Monday, January 18, 2016

Reader's Diary #1243- Salomat Vafo, translated by Kosim Mamurov: The Swing


Most often when I don't enjoy or understand a translated story I'm left wondering whether or not I'd have enjoyed it in the original language. What if it was a poor translation?

There's no doubt in my mind that Salomat Vafo's "The Swing" is poorly translated.

The courtyard had been swept and cleaned like a china dish; sheep’s head, legs and lungs were boiling hard in a big pot and smelling tastily.

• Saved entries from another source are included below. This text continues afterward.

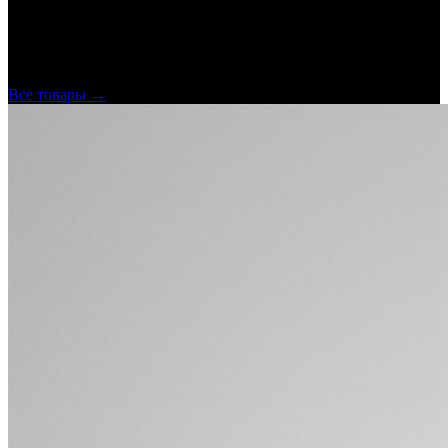
подвески Swarovski Elements. Доступны в разных размерах и
цветах. Коллекция Opera Classic.
Ещё от
Italamp
Все товары →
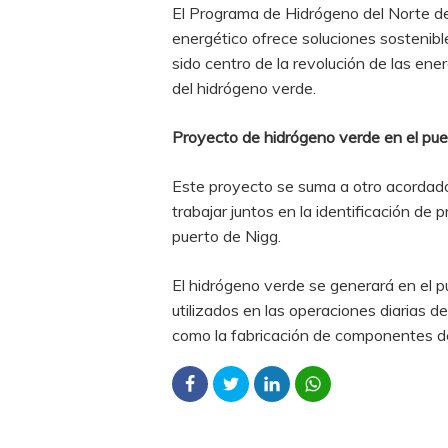
El Programa de Hidrógeno del Norte de 
energético ofrece soluciones sostenible
sido centro de la revolución de las ene
del hidrógeno verde.
Proyecto de hidrógeno verde en el pue
Este proyecto se suma a otro acordado 
trabajar juntos en la identificación de
puerto de Nigg.
El hidrógeno verde se generará en el pu
utilizados en las operaciones diarias 
como la fabricación de componentes de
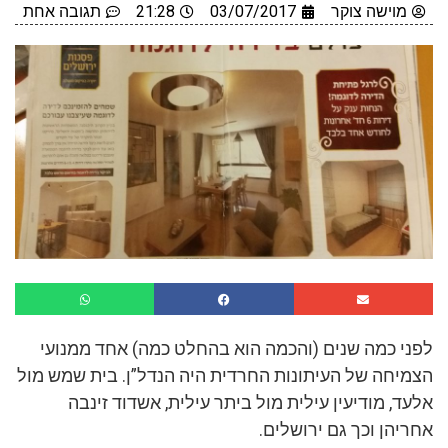
מוישה צוקר
03/07/2017
21:28
תגובה אחת
לפני כמה שנים (והכמה הוא בהחלט כמה) אחד ממנועי
הצמיחה של העיתונות החרדית היה הנדל”ן. בית שמש מול
אלעד, מודיעין עילית מול ביתר עילית, אשדוד זינבה
אחריהן וכך גם ירושלים.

I could tell, I think, that this story of a man returning home for his mother's funeral and doing a lot of negative self-reflection probably had its strengths. There's a lot of great imagery that manages to sneak past the bad grammar and a consistent, stifling mood that works for the plot. Still, I had to work sometimes to figure out what was meant and the mistakes were very distracting. There were also a lot of strange details. For instance, Vafo seems to focus a lot on sounds. This could make for strong imagery, but the sounds were all repeated onomatopoeia and used as often as it is comes across as bizarre: tick-ticking, taq-tuq taq-tuq, geek geek, piq piq.

Fine for a glimpse of Uzbekistan, I suppose, but not a great translation for English readers.